With the arrival of the Portuguese royal party in March 1808, escorted by a British squadron, and the subsequent wave of immigration over the next few months, it has been estimated that the population of Rio grew by approximately 30 percent. (12) Contemporary evidence suggests that there was also a considerable increase in the African slave trade in the years which followed, and certainly the composition of the population marks it out effectively as a slave city. (13) In the wake of the transition from colonial city to imperial capital, the social, political and economic structure of Rio experienced substantial change: the physical boundaries of the city rapidly expanded; the urban economy grew and diversified; and the cultural life of the city underwent a metamorphosis, as the Prince Regent attempted to transform a provincial capital into a European metropolis. However, the modernization process, if such it was, is best understood as contradictory: for example, during this period Portuguese absolutism was supported by British liberalism, and a market-economy arose alongside the expansion of slavery. This critical moment of urban transformation was the product, ultimately, of the intersection of multiple global processes--the expansion of global trade, the hegemony of British sea-power, the intensification of the trans-Atlantic slave trade and the emergence of industrial capitalism. (14) For the British, Rio represented not only a new market to be conquered, but also a vital naval base: in 1808 its harbour became the headquarters of the Royal Navy's South American station.

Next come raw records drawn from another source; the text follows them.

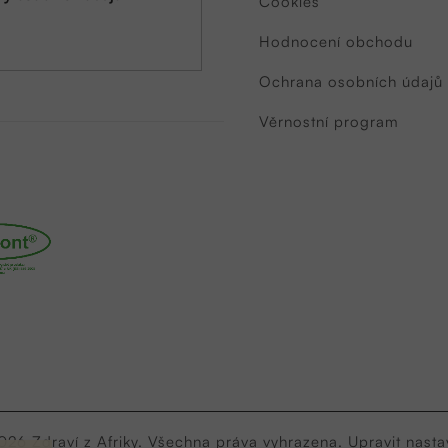
Cookies
Hodnocení obchodu
Ochrana osobních údajů
Věrnostní program
2026
Zdraví z Afriky
. Všechna práva vyhrazena.
Upravit nasta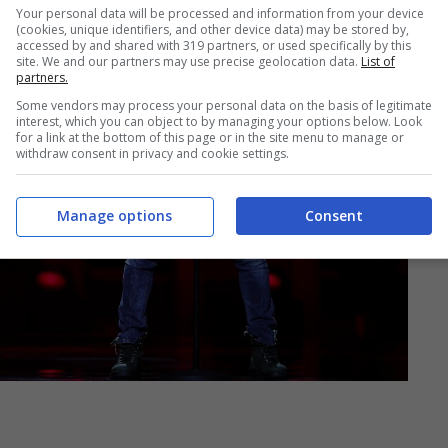
Your personal data will be processed and information from your device
(cookies, unique identifiers, and other device data) may be stored by,
accessed by and shared with 319 partners, or used specifically by this
site. We and our partners may use precise geolocation data.
List of
partners.
Some vendors may process your personal data on the basis of legitimate
interest, which you can object to by managing your options below. Look
for a link at the bottom of this page or in the site menu to manage or
withdraw consent in privacy and cookie settings.
Manage options
Consent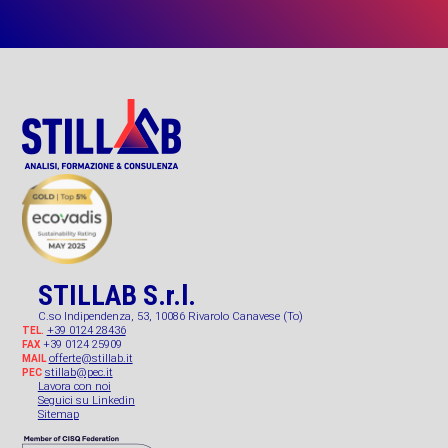
STILLAB S.r.l.
C.so Indipendenza, 53, 10086 Rivarolo Canavese (To)
+39 0124 28436
TEL.
+39 0124 25909
FAX
offerte@stillab.it
MAIL
stillab@pec.it
PEC
Lavora con noi
Seguici su Linkedin
Sitemap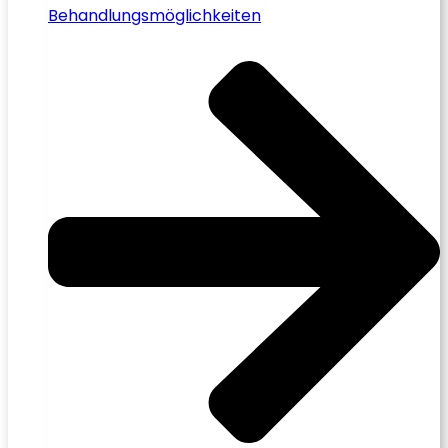
Behandlungsmöglichkeiten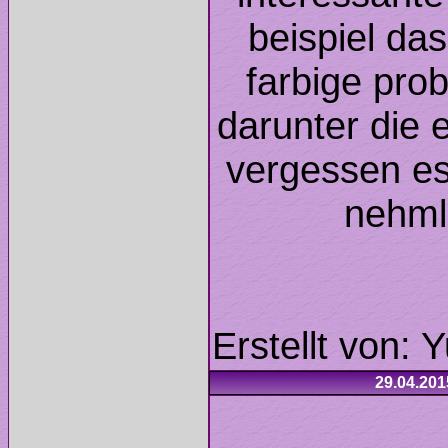
beispiel das
farbige pro
darunter die 
vergessen es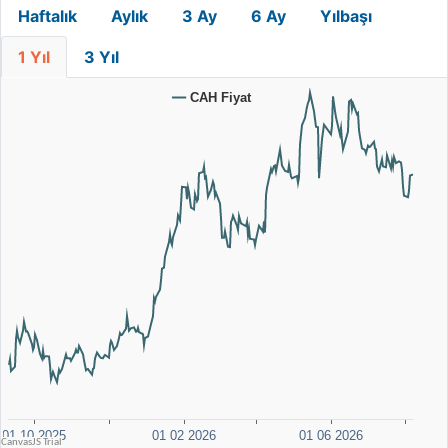
Haftalık
Aylık
3 Ay
6 Ay
Yılbaşı
1 Yıl
3 Yıl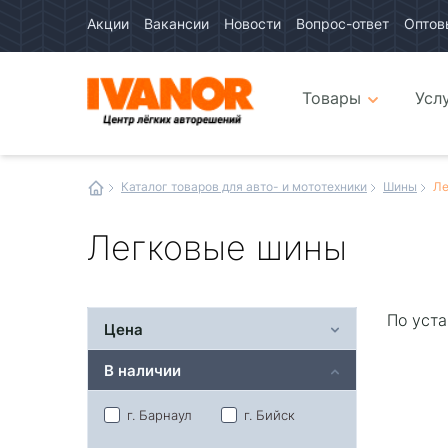
Акции
Вакансии
Новости
Вопрос-ответ
Оптов
Авто
каталог
Авто
интернет
Товары
Усл
магазин
Иванор
Каталог товаров для авто- и мототехники
Шины
Ле
Легковые шины
По уста
Цена
В наличии
г. Барнаул
г. Бийск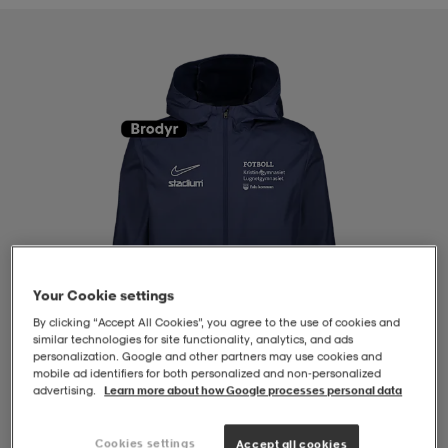
-BH
ngsskor
öjor & skjortor
ngsskor
ingsskor
ar
ingsskor
n
ingsskor
ts & toppar
or
n
kor
kor
öjor & skjortor
usskor
öjor & skjortor
skor
r
skor
n
tskor
Your Cookie settings
By clicking “Accept All Cookies”, you agree to the use of cookies and
 & klänningar
or
r & pannband
or
 & klänningar
-/Tennisskor
similar technologies for site functionality, analytics, and ads
personalization. Google and other partners may use cookies and
mobile ad identifiers for both personalized and non‑personalized
advertising.
Learn more about how Google processes personal data
r
andy-/Handbollsskor
kar & vantar
andy-/Handbollsskor
ller
ler
1
/
4
Cookies settings
Accept all cookies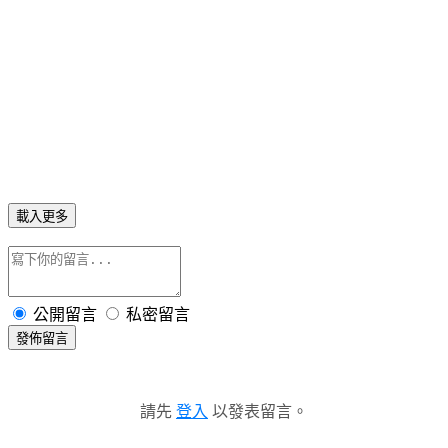
載入更多
公開留言
私密留言
發佈留言
請先
登入
以發表留言。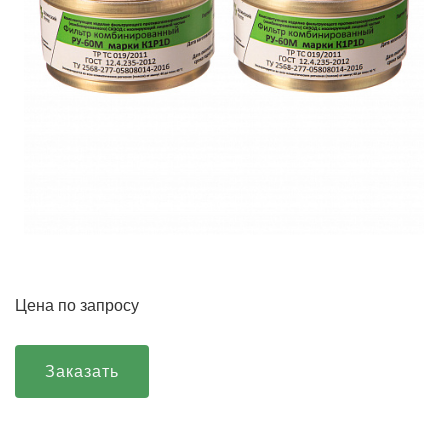
Цена по запросу
Заказать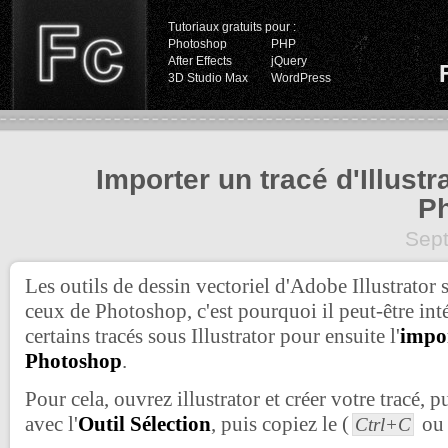
Tutoriaux gratuits pour :
Photoshop
PHP
After Effects
jQuery
3D Studio Max
WordPress
Importer un tracé d'Illustr
P
Sep
Les outils de dessin vectoriel d'Adobe Illustrator 
ceux de Photoshop, c'est pourquoi il peut-être inté
certains tracés sous Illustrator pour ensuite l'
impo
Photoshop
.
Pour cela, ouvrez illustrator et créer votre tracé, p
avec l'
Outil Sélection
, puis copiez le (
o
Ctrl+C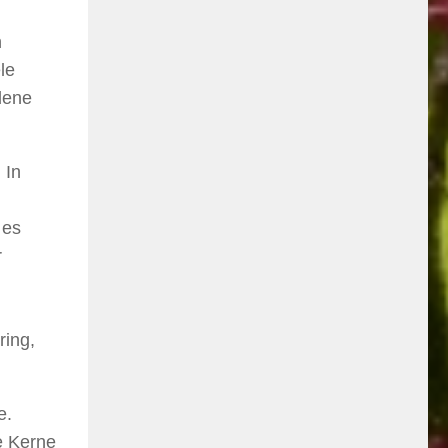
n
le
dene
 In
 es
r
ring,
e.
e Kerne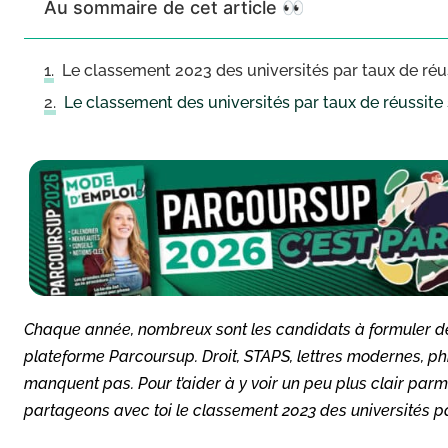
Au sommaire de cet article 👀
Le classement 2023 des universités par taux de réu
Le classement des universités par taux de réussite 
Chaque année, nombreux sont les candidats à formuler des
plateforme Parcoursup. Droit, STAPS, lettres modernes, ph
manquent pas. Pour t’aider à y voir un peu plus clair parm
partageons avec toi le classement 2023 des universités pa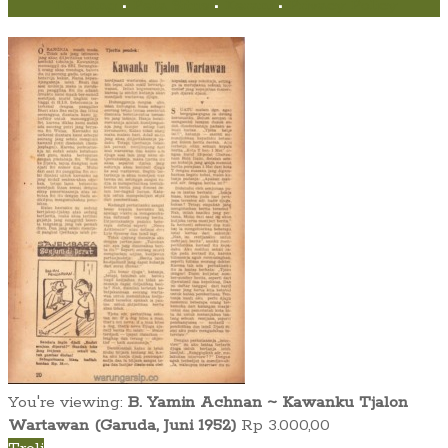
Tentang
•
Peta Situs
•
Kerani
•
Privacy Policy
You're viewing:
B. Yamin Achnan ~ Kawanku Tjalon
Wartawan (Garuda, Juni 1952)
Rp
3.000,00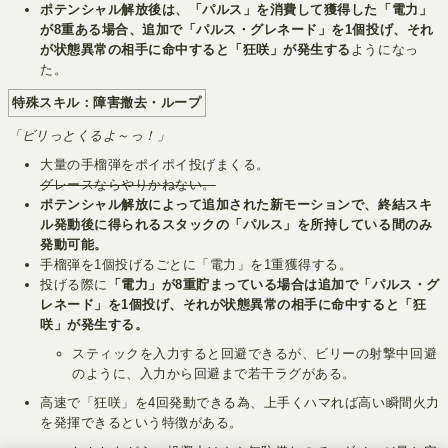
ポテンシャル解放後は、「パルス」を消費して獲得した「電力」
が8重ある場合、追加で「パルス・グレネード」を1個投げ、それ
が状態異常の相手に命中すると「狂咲」が発生する
ようになっ
た。
特殊スキル：障害撤去・ループ
「ビリっとくるよ～っ！」
大量の手榴弾をポイポイ投げまくる。
グレースならやりかねない。
ポテンシャル解放によって追加された新モーションで、終結スキ
ル発動後に得られるスタックの「パルス」を所持している間のみ
発動可能。
手榴弾を1個投げるごとに「電力」を1重獲得する。
投げる際に
「電力」が8重貯まっている場合は追加で「パルス・グ
レネード」を1個投げ、それが状態異常の相手に命中すると「狂
咲」が発生する。
スティックを入力すると回避できるが、ビリーの射撃中回避
のように、入力から回避まで若干ラグがある。
高速で「狂咲」を4回発動できる為、上手くハマれば高い瞬間火力
を発揮できるという特徴がある。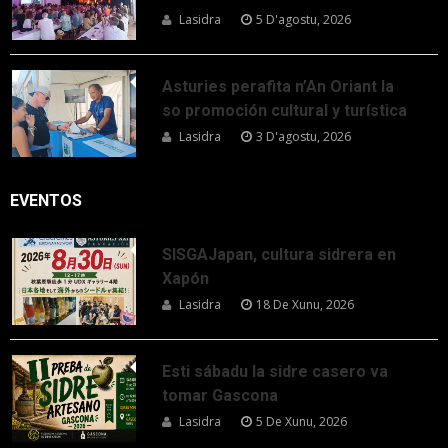
Lasidra
5 D'agostu, 2026
Asturies perafita n’An Oriant la
so promoción cultural y turística
Lasidra
3 D'agostu, 2026
EVENTOS
SISGAJapan, cultura sidrera en
Xapón
Lasidra
18 De Xunu, 2026
Esti sábadu la sidre casero va
tomar Gascona
Lasidra
5 De Xunu, 2026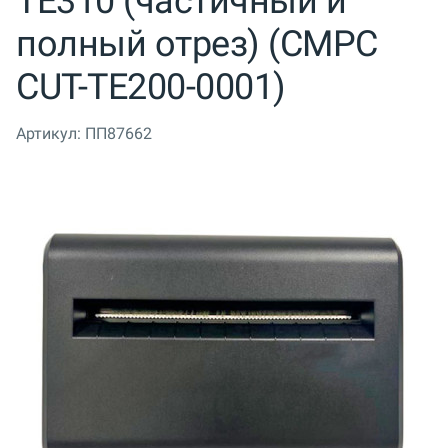
TE310 (частичный и
полный отрез) (CMPC
CUT-TE200-0001)
Артикул:
ПП87662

The site and city of Rio offered a striking series of first impressions: successive generations of British travellers were to wonder at the grandeur of its scenery, the luxuriance of its vegetation and the unexpectedly hybrid character of its cultural and political life. This sense of wonder--or rather, in its less rehearsed form, bewilderment--is worth taking seriously in its own right, and not merely as a rhetorical device. Today, the views of the bay of Rio de Janeiro are crystallized in a relatively narrow collection of post-card cliches. But in the early nineteenth century its forms, colours and atmosphere often seemed to defy the representational conventions of European vision. (15) This was not merely a problem of tropical nature: the city of Rio presented a racially mixed yet highly stratified society, whose complex character was not always readily discernible to visitors. In principle, different kinds of travelling observer directed their gaze at different elements of the Brazilian landscape, the artist's vision, for example, contrasting with that of the naturalist and the navigator. In practice, there was much scope for cross-cultivation, as various sorts of traveller mingled in the same spaces; and within each of these endeavours, of course, the perspective of the privileged observer--artists accompanying major scientific missions or participating in artistic missions, such as Jean Baptiste Debret, for example--could differ significantly from that of more humble travellers. In what follows, I focus on the image-making of three lesser-known British travellers--the artist Augustus Earle, the naturalist Maria Graham, and the midshipman Charles William Browne--each of whom visited Rio de Janeiro in the early nineteenth century, a generation before Richard Burton sailed into the 'Bay of Bays'.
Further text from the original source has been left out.